# AluminiX - Aluminum Mini-ITX Case Build



## Thrackan (Nov 15, 2008)

Alright, since I finally sawed the aluminum sheets to roughly the right size, something I've been stalling for way too long, I guess it's about time I started a project log. This way I might actually work on it a bit more

All pics can also be found here

*A little explanation:*
First off, I like to fiddle around with stuff. I'm not a skilled craftsman, but I'm prepared to learn anything by doing it.
Second, I also have a weak spot called "buying second hand stuff", which made this system possible.
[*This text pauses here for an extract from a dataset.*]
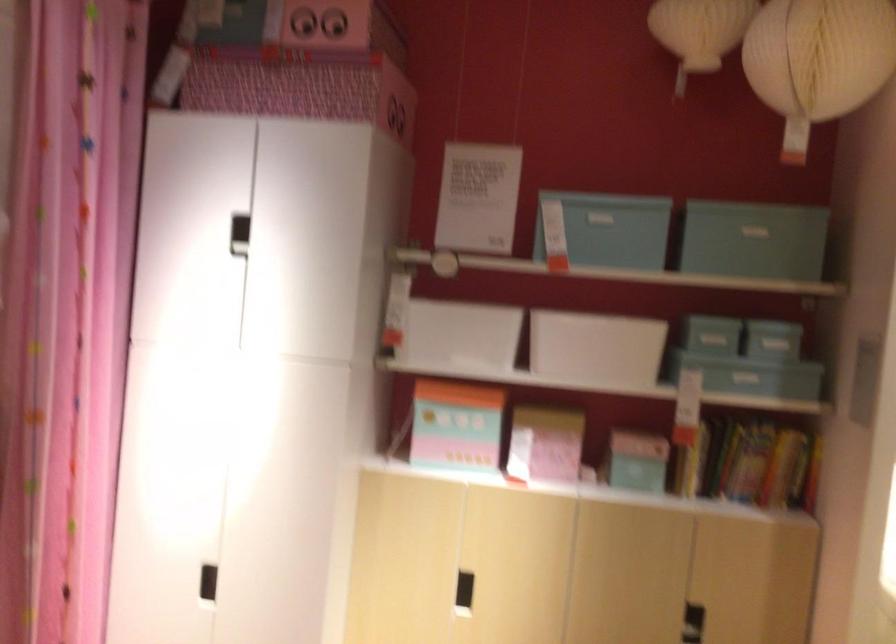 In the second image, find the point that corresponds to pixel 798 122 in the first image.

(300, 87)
The worst thing I had to do in my opinion is get brand new aluminum sheet 

This case will be dubbed AluminiX, simply because I couldn't come up with anything cooler that would express what it is (an Aluminum mini case).
Its purpose is to be a fiddle-server, a music box and maybe something else I come up with.
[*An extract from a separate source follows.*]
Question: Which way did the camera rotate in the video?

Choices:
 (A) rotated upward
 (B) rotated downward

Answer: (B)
It's a work in progress and it will be updated right here on TPU.

*The Goal*

To make this heap of stuff:






Into something like this:





*Lots of tiny fiddlings*

The first thing I did is encase two Zalman 120mm fans:





This used to be a fullsize ATX mobo tray:





As you can see on the first pic, the USB ports aren't on that spot anymore. The holes were too hideous and the cables would be a huge mess. Instead, I did this to the USB ports:




They're nekkid now! Don't worry, I'll fix that later on.

The PSU was de-grilled and the fan in it was mounted on rubbers (see first pic).
I modded the 20-pins plug into a 24-pins version using four cables and a plug off of a converter cable. The result is rather bulky and needs to be wrapped or hidden 

*To Do list:*
- Refine the alum sheets (grinding, sanding)
- Fix the mobo tray on the base plate
- Make a bracket to mount the PSU where the USB ports once were
- Make a HDD bracket out of the same alum sheets (or modify the one I have to my aesthetic needs)
- Lots of angles to saw for the outside frame
- Make holes in everything to fit all the other stuff (also known as Peanut Butter Dremel Time)
- Fix the nekkid USB ports
- If I get it working on VGA I'll add a small full-graphic LCD screen to the mix, as a primary display 

*Stuff I feel the need to make into something useful or cool (or, the Ghetto Mod Section):*
- Asus Glaciator heatsink (stock from my 3870) without spacers, those I now use on my CF-IDE adapter card.
- Tubing from rounded IDE cables
- Leftover alum angles with wrongly placed drill holes
- 92mm and 80mm fangrills, model "Plain old frickin Circles"

Last thing for this first post: a *big* thanks to *MKmods *and *CyberDruid *for a lesson in alum bending (see first pic for my experimental piece) and confirming the 24-pin mod would work


----------



## [I.R.A]_FBi (Nov 15, 2008)

im in awe ...


----------



## Thrackan (Nov 17, 2008)

Thanks, and it's not even near completion yet 

This project will probably take a nice while as I "started off" gathering stuff this summer. Good side about it is that it has probably matured into a well-working design now.

As always, I'm all ears for suggestions.


----------



## Wile E (Nov 17, 2008)

You should embed a 7" LCD, like those found in cars, into the case.


----------



## Thrackan (Nov 17, 2008)

Wile E said:


> You should embed a 7" LCD, like those found in cars, into the case.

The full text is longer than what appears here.